If Rodoreda had made in the nineteen-fifties a choice that in one way or another can be considered realistic, in the nineteen-eighties she opted for the responsibility that return, as a territory on the other side of the coin of exile, required of her if she wanted to continue to make use of her creative freedom. This was a kind of relationship with her own work that allows us to think of other contemporary literary projects such as that of the Russian writer Nina Berberova (1901-1993), of the Italian Italo Calvino (1923-1985), or of the Ukrainian-Brazilian Clarice Lispector (1917-1978), both in what they have in common - the transit through literary genres and their transformation - and in what separates them or what they resolve in different ways - the meaning given to exile and its literary expression, or interior exile.
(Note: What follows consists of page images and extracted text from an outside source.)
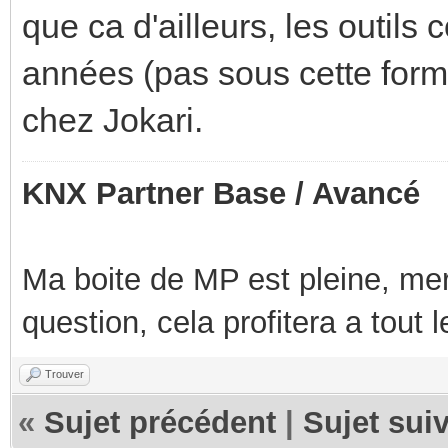
que ca d'ailleurs, les outils
années (pas sous cette forme
chez Jokari.
KNX Partner Base / Avancé
Ma boite de MP est pleine, mer
question, cela profitera a tout
Trouver
«
Sujet précédent
|
Sujet sui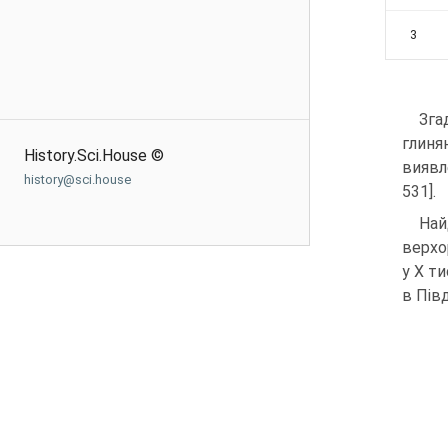
3
Зга
глиня
History.Sci.House ©
виявле
history@sci.house
531].
Най
верхор
у Х ти
в Пів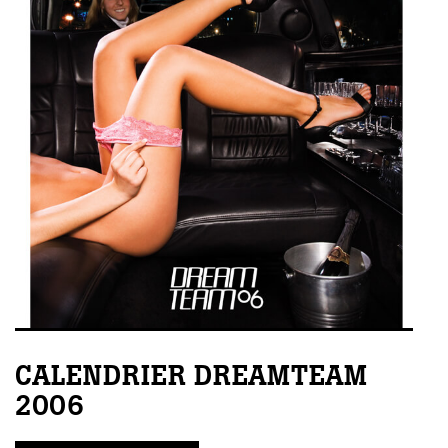
CALENDRIER DREAMTEAM
2006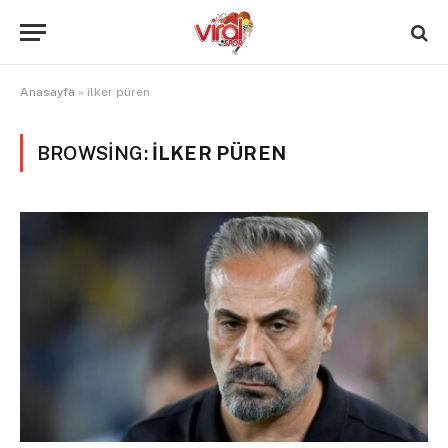
Anasayfa
»
ilker püren
BROWSING:
ILKER PÜREN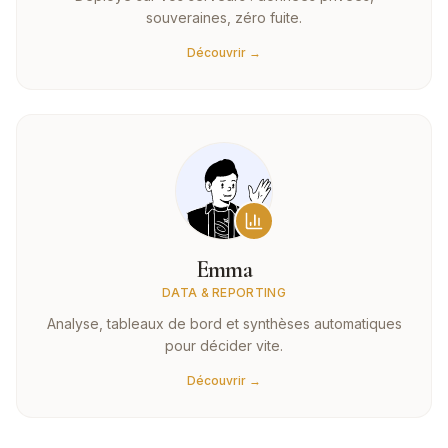
souveraines, zéro fuite.
Découvrir →
Emma
DATA & REPORTING
Analyse, tableaux de bord et synthèses automatiques
pour décider vite.
Découvrir →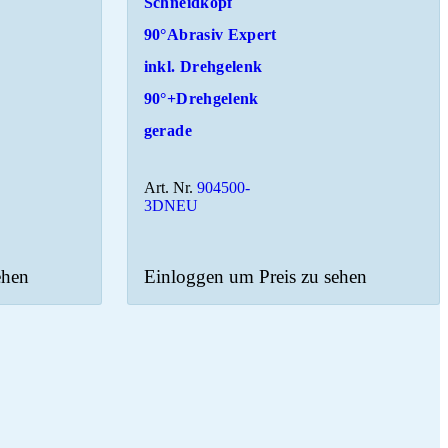
Schneidkopf
90°Abrasiv Expert
inkl. Drehgelenk
90°+Drehgelenk
gerade
Art. Nr.
904500-
3DNEU
ehen
Einloggen um Preis zu sehen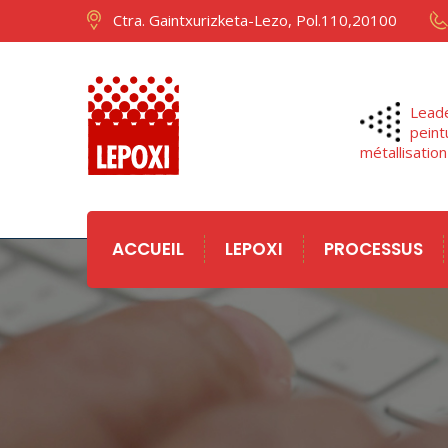
Ctra. Gaintxurizketa-Lezo, Pol.110,20100
Leade
peint
métallisation
ACCUEIL
LEPOXI
PROCESSUS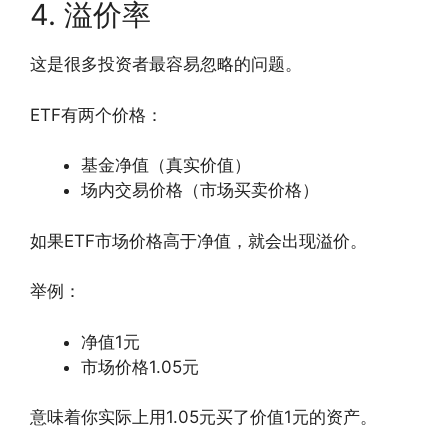
4. 溢价率
这是很多投资者最容易忽略的问题。
ETF有两个价格：
基金净值（真实价值）
场内交易价格（市场买卖价格）
如果ETF市场价格高于净值，就会出现溢价。
举例：
净值1元
市场价格1.05元
意味着你实际上用1.05元买了价值1元的资产。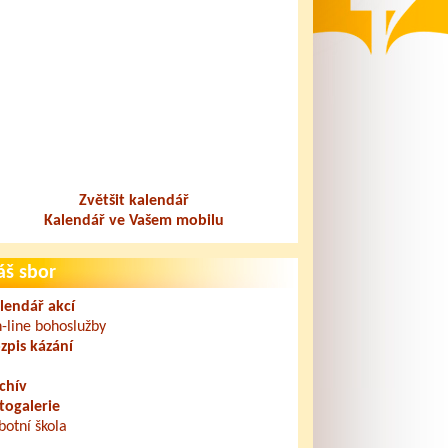
Zvětšit kalendář
Kalendář ve Vašem mobilu
áš sbor
lendář akcí
-line bohoslužby
zpis kázání
chív
togalerie
botní škola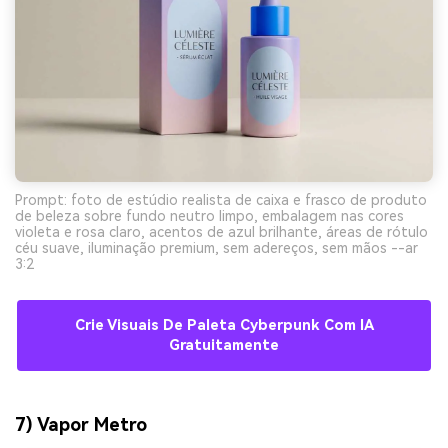
Prompt: foto de estúdio realista de caixa e frasco de produto
de beleza sobre fundo neutro limpo, embalagem nas cores
violeta e rosa claro, acentos de azul brilhante, áreas de rótulo
céu suave, iluminação premium, sem adereços, sem mãos --ar
3:2
Crie Visuais De Paleta Cyberpunk Com IA
Gratuitamente
7) Vapor Metro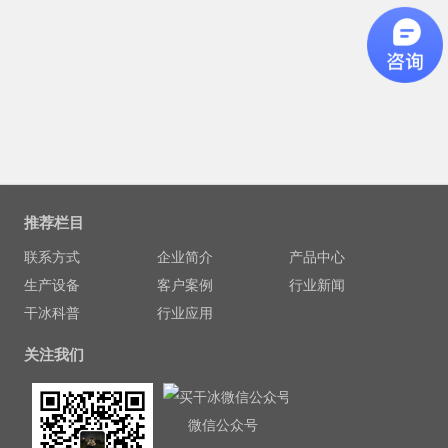
推荐栏目
联系方式
企业简介
产品中心
生产设备
客户案例
行业新闻
干冰科普
行业应用
关注我们
微信公众号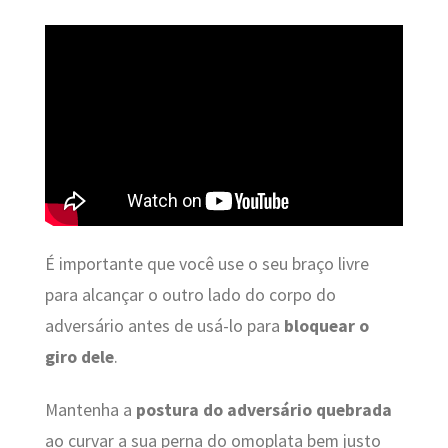
É importante que você use o seu braço livre
para alcançar o outro lado do corpo do
adversário antes de usá-lo para
bloquear o
giro dele
.
Mantenha a
postura do adversário quebrada
ao curvar a sua perna do omoplata bem justo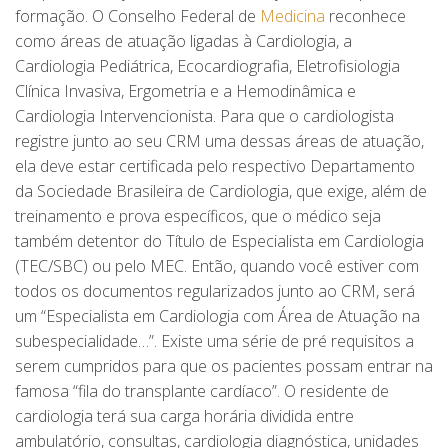
formação. O Conselho Federal de
Medicina
reconhece
como áreas de atuação ligadas à Cardiologia, a
Cardiologia Pediátrica, Ecocardiografia, Eletrofisiologia
Clínica Invasiva, Ergometria e a Hemodinâmica e
Cardiologia Intervencionista. Para que o cardiologista
registre junto ao seu CRM uma dessas áreas de atuação,
ela deve estar certificada pelo respectivo Departamento
da Sociedade Brasileira de Cardiologia, que exige, além de
treinamento e prova específicos, que o médico seja
também detentor do Título de Especialista em Cardiologia
(TEC/SBC) ou pelo MEC. Então, quando você estiver com
todos os documentos regularizados junto ao CRM, será
um “Especialista em Cardiologia com Área de Atuação na
subespecialidade…”. Existe uma série de pré requisitos a
serem cumpridos para que os pacientes possam entrar na
famosa “fila do transplante cardíaco”. O residente de
cardiologia terá sua carga horária dividida entre
ambulatório, consultas, cardiologia diagnóstica, unidades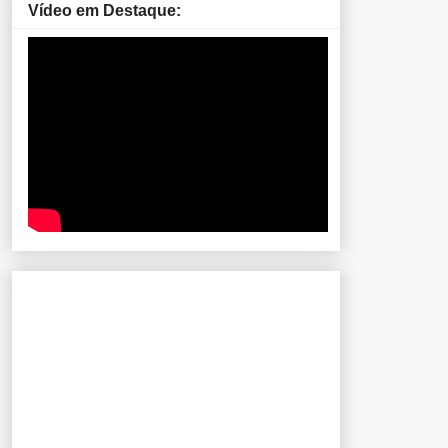
Vídeo em Destaque: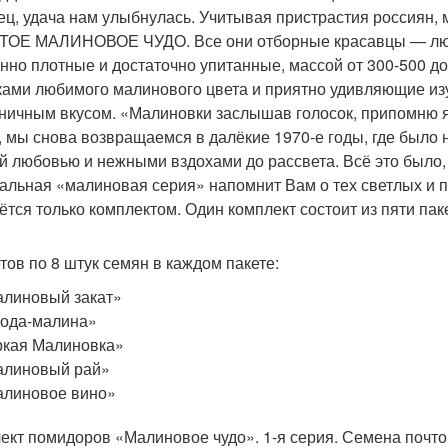
ец, удача нам улыбнулась. Учитывая пристрастия россиян
ОЕ МАЛИНОВОЕ ЧУДО. Все они отборные красавцы — любо-
нно плотные и достаточно упитанные, массой от 300-500 д
ками любимого малинового цвета и приятно удивляющие и
ничным вкусом. «Малиновки заслышав голосок, припомню 
, мы снова возвращаемся в далёкие 1970-е годы, где было 
й любовью и нежными вздохами до рассвета. Всё это было, 
альная «малиновая серия» напомнит Вам о тех светлых и 
ётся только комплектом. Один комплект состоит из пяти па
етов по 8 штук семян в каждом пакете:
линовый закат»
ода-малина»
кая Малиновка»
алиновый рай»
линовое вино»
ект помидоров «Малиновое чудо». 1-я серия. Семена почто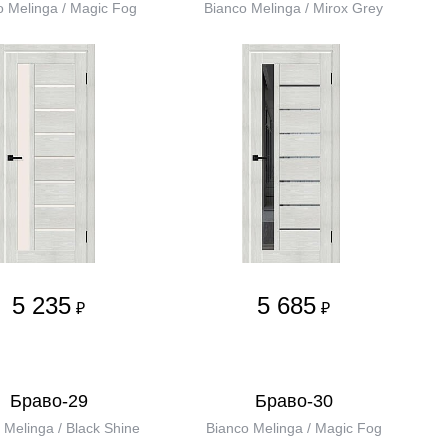
o Melinga / Magic Fog
Bianco Melinga / Mirox Grey
5 235
5 685
₽
₽
Браво-29
Браво-30
 Melinga / Black Shine
Bianco Melinga / Magic Fog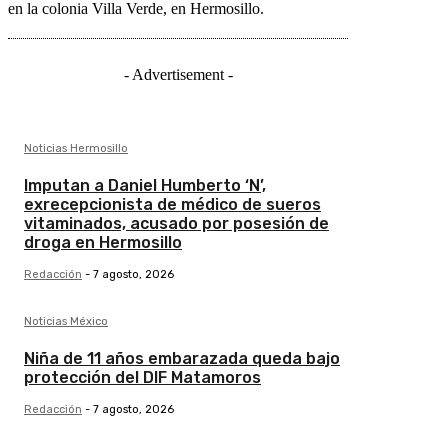
en la colonia Villa Verde, en Hermosillo.
- Advertisement -
Noticias Hermosillo
Imputan a Daniel Humberto ‘N’,
exrecepcionista de médico de sueros
vitaminados, acusado por posesión de
droga en Hermosillo
Redacción
-
7 agosto, 2026
Noticias México
Niña de 11 años embarazada queda bajo
protección del DIF Matamoros
Redacción
-
7 agosto, 2026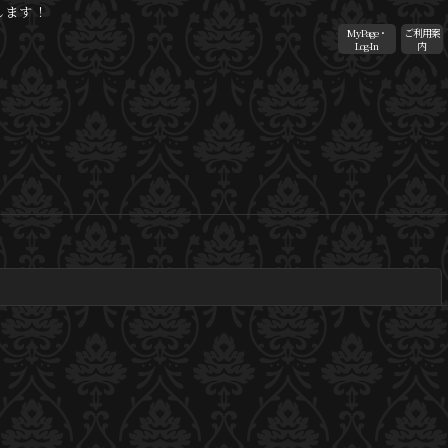
します！
MyPage・
ご利用案
Log-In
内
閉じる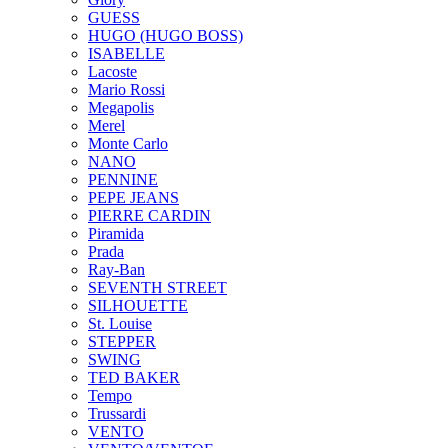
GUESS
HUGO (HUGO BOSS)
ISABELLE
Lacoste
Mario Rossi
Megapolis
Merel
Monte Carlo
NANO
PENNINE
PEPE JEANS
PIERRE CARDIN
Piramida
Prada
Ray-Ban
SEVENTH STREET
SILHOUETTE
St. Louise
STEPPER
SWING
TED BAKER
Tempo
Trussardi
VENTO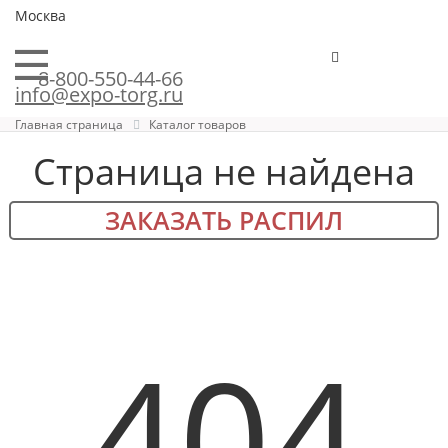
Москва
8-800-550-44-66
info@expo-torg.ru
Главная страница
Каталог товаров
Страница не найдена
ЗАКАЗАТЬ РАСПИЛ
404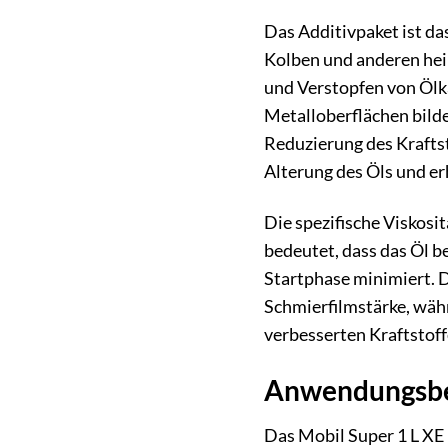
Das Additivpaket ist da
Kolben und anderen hei
und Verstopfen von Ölka
Metalloberflächen bild
Reduzierung des Kraftst
Alterung des Öls und e
Die spezifische Viskosi
bedeutet, dass das Öl be
Startphase minimiert. D
Schmierfilmstärke, währ
verbesserten Kraftstoffe
Anwendungsber
Das Mobil Super 1 L XE 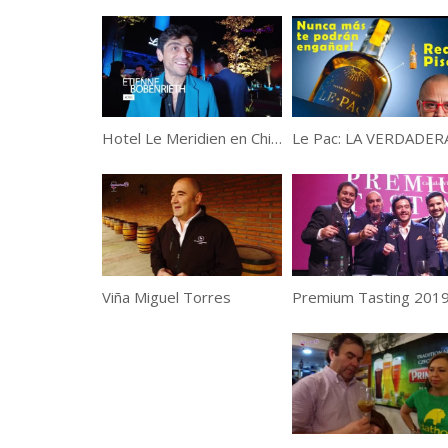
Hotel Le Meridien en Chile
Viña Miguel Torres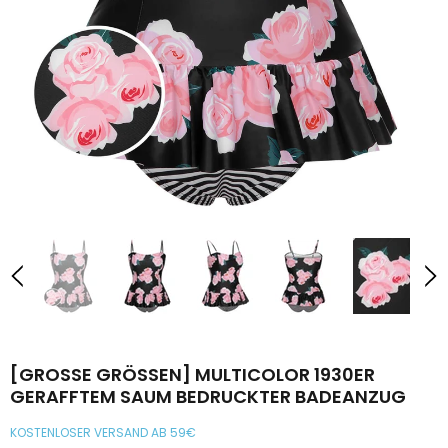
€43,99
€19,99
von
Neu
-41%
50ER TRÄGERLOSES SMOCKKLEID MIT POLKA-DOTS
WEINROTE
[GROSSE GRÖSSEN] MULTICOLOR 1930ER GE
BAUMW
RAFFTEM SAUM BEDRUCKTER BADEANZUG
€43,99
€25,99
KOSTENLOSER VERSAND AB 59€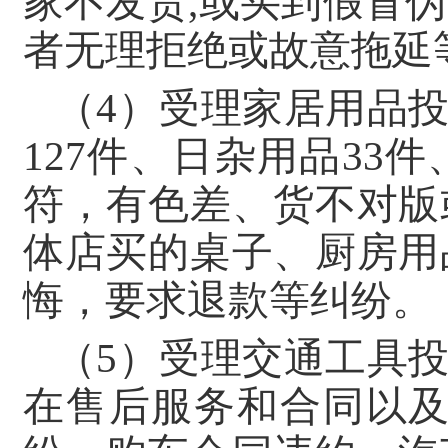
家不发货,或买到假冒
者无理拒绝或故意拖延
（4）受理家居用品投
127件、日杂用品33
符，有色差、货不对版
体店买的桌子、厨房用
悔，要求退款等纠纷。
（5）受理交通工具投
在售后服务和合同以及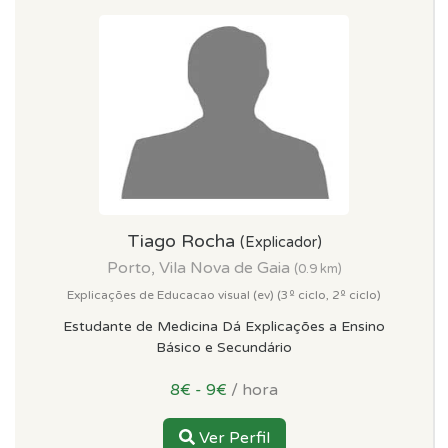
Tiago Rocha
(Explicador)
Porto, Vila Nova de Gaia
(0.9 km)
Explicações de Educacao visual (ev) (3º ciclo, 2º ciclo)
Estudante de Medicina Dá Explicações a Ensino
Básico e Secundário
8€ - 9€
/ hora
Ver Perfil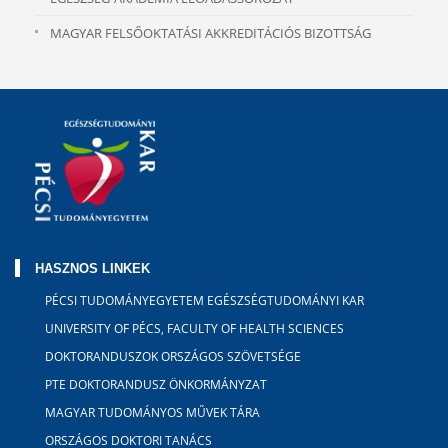
MAGYAR FELSŐOKTATÁSI AKKREDITÁCIÓS BIZOTTSÁG
HASZNOS LINKEK
PÉCSI TUDOMÁNYEGYETEM EGÉSZSÉGTUDOMÁNYI KAR
UNIVERSITY OF PÉCS, FACULTY OF HEALTH SCIENCES
DOKTORANDUSZOK ORSZÁGOS SZÖVETSÉGE
PTE DOKTORANDUSZ ÖNKORMÁNYZAT
MAGYAR TUDOMÁNYOS MŰVEK TÁRA
ORSZÁGOS DOKTORI TANÁCS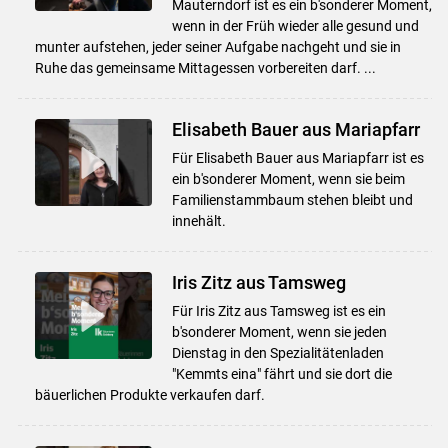
Mauterndorf ist es ein b'sonderer Moment,
wenn in der Früh wieder alle gesund und
munter aufstehen, jeder seiner Aufgabe nachgeht und sie in
Ruhe das gemeinsame Mittagessen vorbereiten darf. ...
Elisabeth Bauer aus Mariapfarr
Für Elisabeth Bauer aus Mariapfarr ist es
ein b'sonderer Moment, wenn sie beim
Familienstammbaum stehen bleibt und
innehält.
Iris Zitz aus Tamsweg
Für Iris Zitz aus Tamsweg ist es ein
b'sonderer Moment, wenn sie jeden
Dienstag in den Spezialitätenladen
"Kemmts eina" fährt und sie dort die
bäuerlichen Produkte verkaufen darf.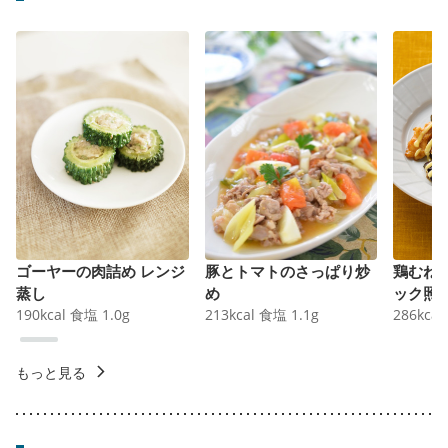
ゴーヤーの肉詰め レンジ
豚とトマトのさっぱり炒
鶏むね
蒸し
め
ック照
190
kcal
食塩
1.0
g
213
kcal
食塩
1.1
g
286
kcal
もっと見る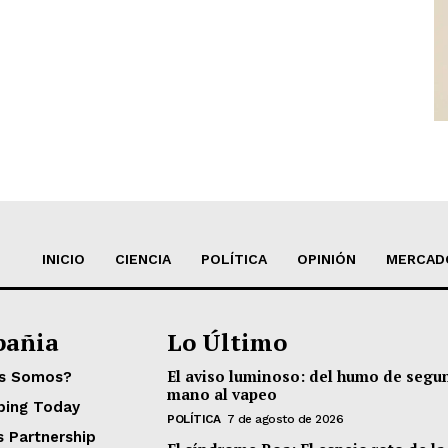
INICIO
CIENCIA
POLÍTICA
OPINIÓN
MERCAD
añia
Lo Último
El aviso luminoso: del humo de segu
es Somos?
mano al vapeo
ping Today
POLÍTICA
7 de agosto de 2026
s Partnership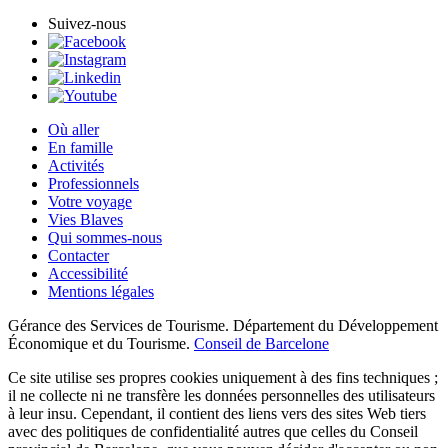
Suivez-nous
Où aller
En famille
Activités
Professionnels
Votre voyage
Vies Blaves
Qui sommes-nous
Contacter
Accessibilité
Mentions légales
Gérance des Services de Tourisme. Département du Développement
Économique et du Tourisme.
Conseil de Barcelone
Ce site utilise ses propres cookies uniquement à des fins techniques ;
il ne collecte ni ne transfère les données personnelles des utilisateurs
à leur insu. Cependant, il contient des liens vers des sites Web tiers
avec des politiques de confidentialité autres que celles du Conseil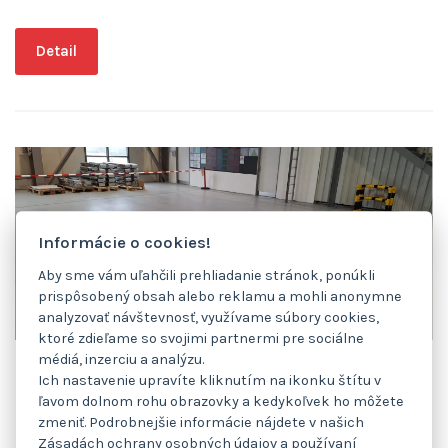
Detail
Informácie o cookies!
Aby sme vám uľahčili prehliadanie stránok, ponúkli
prispôsobený obsah alebo reklamu a mohli anonymne
analyzovať návštevnosť, využívame súbory cookies,
ktoré zdieľame so svojimi partnermi pre sociálne
médiá, inzerciu a analýzu.
Revitalizácia podláh pre zákazníka z
Ich nastavenie upravíte kliknutím na ikonku štítu v
oblasti výroby vykurovacích systémov
ľavom dolnom rohu obrazovky a kedykoľvek ho môžete
zmeniť. Podrobnejšie informácie nájdete v našich
a sanitárnej techniky
Zásadách ochrany osobných údajov a používaní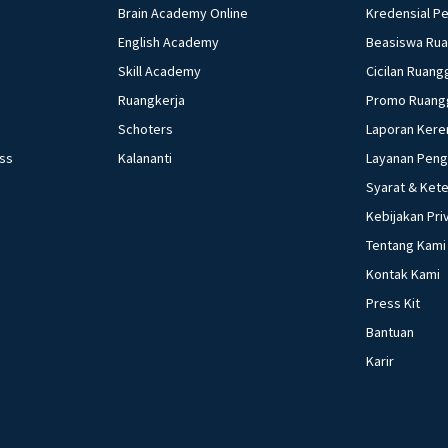
Brain Academy Online
Kredensial P
English Academy
Beasiswa Ru
Skill Academy
Cicilan Ruang
Ruangkerja
Promo Ruang
Schoters
Laporan Kere
ess
Kalananti
Layanan Pen
Syarat & Ket
Kebijakan Pri
Tentang Kami
Kontak Kami
Press Kit
Bantuan
Karir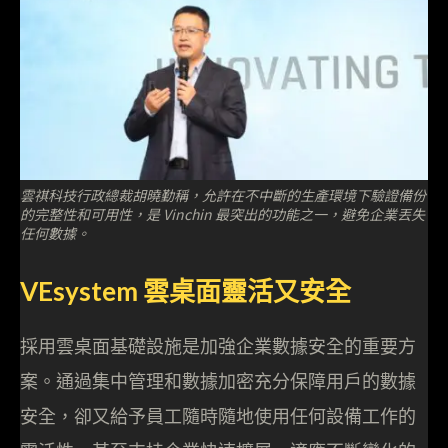
雲祺科技行政總裁胡曉勤稱，允許在不中斷的生產環境下驗證備份
的完整性和可用性，是 Vinchin 最突出的功能之一，避免企業丟失
任何數據。
VEsystem 雲桌面靈活又安全
採用雲桌面基礎設施是加強企業數據安全的重要方
案。通過集中管理和數據加密充分保障用戶的數據
安全，卻又給予員工隨時隨地使用任何設備工作的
Mercè Rodoreda transformed her first exile by making use, in the personal domain, of the freedom to alter the concept of family and motherhood, and in the creative realm, of a reduction or avoidance of delusions about the past. She celebrated her second exile, at Romanyà, by awarding herself the most radical creative freedom of which she was capable without thoughts of success - a success which she as a writer had so desired and had so fully obtained.